Suite à la demande de l'AIEA, l'équipe SIROCCO a su mettre en place très rapidement les outils nécessaires à la modélisation de l'océan côtier de la côte Pacifique du Japon : adaptation de la grille de calcul du modèle SYMPHONIE aux caractéristiques géographiques, bathymétrie et océaniques de cette côte japonaise, récupération quotidienne des données océaniques grande échelle de Mercator Océan(1), récupération toutes les 3 heures des champs météorologiques du Centre européen de prévision météorologique à moyen terme (CEPMMT)...
Pour que le modèle puisse calculer correctement la dispersion des radionucléides, il faudrait pouvoir lui fournir des scénarios élaborés de leur émission : la nature des radionucléides rejetés, les quantités rejetées ainsi que les lieux et dates de ces rejets... Or de telles informations manquent. Des ajustement successifs sont donc réalisés au niveau des flux d'eau radioactive, utilisés dans le modèle comme provenant de la centrale, de manière à ce que le modèle reproduise le mieux possible les concentrations de césium 137 mesurées devant la centrale (une à deux mesures par jour). Les mesures réalisées plus au large ainsi que le long de la côte en direction du sud sont ensuite utilisées pour valider le résultat fourni par le modèle en terme de dispersion. Cette méthode permet ainsi d'estimer les quantités totales de césium rejetées en mer pour lesquelles il n'existe pas d'estimation directe.

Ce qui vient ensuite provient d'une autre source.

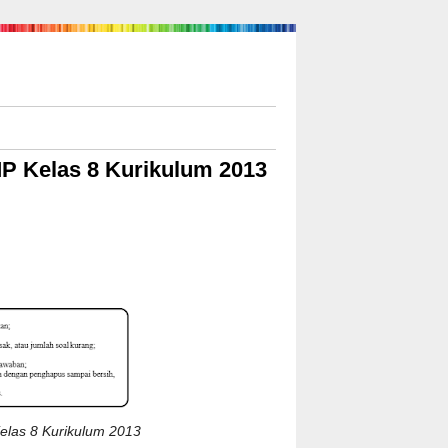
P Kelas 8 Kurikulum 2013
las 8 Kurikulum 2013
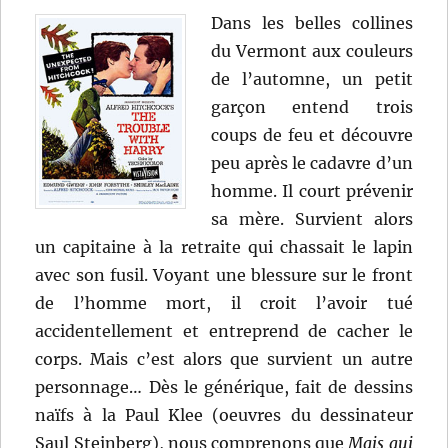
Dans les belles collines
du Vermont aux couleurs
de l’automne, un petit
garçon entend trois
coups de feu et découvre
peu après le cadavre d’un
homme. Il court prévenir
sa mère. Survient alors
un capitaine à la retraite qui chassait le lapin
avec son fusil. Voyant une blessure sur le front
de l’homme mort, il croit l’avoir tué
accidentellement et entreprend de cacher le
corps. Mais c’est alors que survient un autre
personnage… Dès le générique, fait de dessins
naïfs à la Paul Klee (oeuvres du dessinateur
Saul Steinberg), nous comprenons que
Mais qui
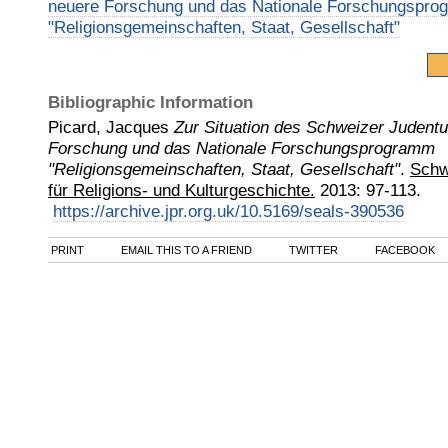
neuere Forschung und das Nationale Forschungspr
"Religionsgemeinschaften, Staat, Gesellschaft"
Bibliographic Information
Picard, Jacques
Zur Situation des Schweizer Judent
Forschung und das Nationale Forschungsprogramm
"Religionsgemeinschaften, Staat, Gesellschaft"
.
Schw
für Religions- und Kulturgeschichte.
2013
:
97-113.
https://archive.jpr.org.uk/10.5169/seals-390536
PRINT
EMAIL THIS TO A FRIEND
TWITTER
FACEBOOK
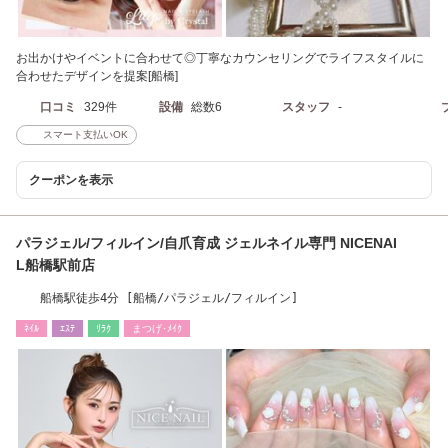
お出かけやイベントに合わせて◎丁寧なカウンセリングでライフスタイルに
合わせたデザインを提案[船橋]
口コミ
329件
設備
総数6
スタッフ
-
スマート支払いOK
クーポンを表示
パラジェル/フィルイン/自爪育成 ジェルネイル専門 NICENAI
L船橋駅前店
船橋駅徒歩4分 [船橋/パラジェル/フィルイン]
ﾈｲﾙ
ｴｽﾃ
ﾘﾗｸ
まつげ･ﾒｲｸ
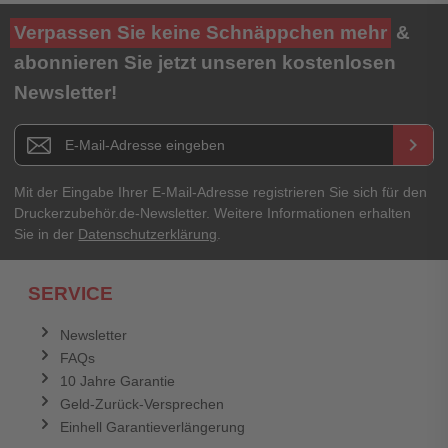
Ihre Bewertung**
Verpassen Sie keine Schnäppchen mehr
&
★
★
★
★
★
abonnieren Sie jetzt unseren kostenlosen
Newsletter!
Titel**
E-Mail-Adresse
Newsletter E-Mail Adresse
keyboard_arrow_right
Ihre Erfahrungen**
Ihr Passwort
Mit der Eingabe Ihrer E-Mail-Adresse registrieren Sie sich für den
Druckerzubehör.de-Newsletter. Weitere Informationen erhalten
Sie in der
Datenschutzerklärung
.
Ich habe mein Passwort vergessen.
SERVICE
Anmelden
Abbrechen
Newsletter
FAQs
Abbrechen
Bewertung abschicken
10 Jahre Garantie
Geld-Zurück-Versprechen
Einhell Garantieverlängerung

Des simulations quotidiennes de la dispersion des rejets radioactifs de la centrale sont réalisées. Actuellement, les résultats les plus fiables concernent la dispersion en mer de l'eau contaminée émise par la centrale. Le transport se fait majoritairement le long de la côte, alternativement vers le nord et le sud. La dilution semble nettement plus forte transversalement à la côte avec deux ordres de grandeur sur une quinzaine de kilomètres (les concentrations sont divisées environ par 100), contre un ordre de grandeur sur la même distance le long de la côte (les concentrations sont divisées environ par 10). Les simulations de dépôt atmosphérique actuellement réalisées dans différents centres devraient permettre très prochainement de comparer la dispersion en mer de la source atmosphérique à celle de la source directe.

Actualisées tous les jours, les prévisions sont en ligne.
(la validation du modèle est également très régulièrement mise à jour).

Les animations présentées, qui débutent au 9 mars soit deux jours avant le tsunami, montrent :
  • l'évolution de diverses variables caractérisant l'état de l'océan (température, salinité et courants de surface) ;
  • la dispersion des radionucléides dans la mer.
Concernant la dispersion des radionucléides dans la mer, deux sources de radionucléides sont considérées :
  • l'émission directe en mer (migration de l'eau contaminée par les réacteurs) ;
  • les retombées des particules atmosphériques, en supposant que le dépôt se produit dans un cercle centré sur la centrale et de 200 km du rayon (préférentiellement au centre et de moins en moins au fur et à mesure que l'on s'en éloigne) ;
Pour chacune de ces sources, deux cas sont considérés :
  • les éléments se dissolvent dans la mer ;
  • les éléments restent à l'état particulaire et tombent par gravité au fond de la mer à une vitesse de 5 m par jour.

Notes

 

  1. La société civile Mercator Océan, dont les actionnaires sont le CNRS, l'IFREMER, l'IRD, Météo-France et le SHOM, est le centre français d'analyse et de prévision océaniques hauturières. Dans le contexte des rejets de la centrale de Fukushima, Mercator Océan fournit sur demande des cartes d'analyse et de prévision des courants au large de la zone (temps réel) et des conditions aux limites pour les modèles côtiers et fait des simulations de dérive de particules passives pour caractériser l'information délivrée.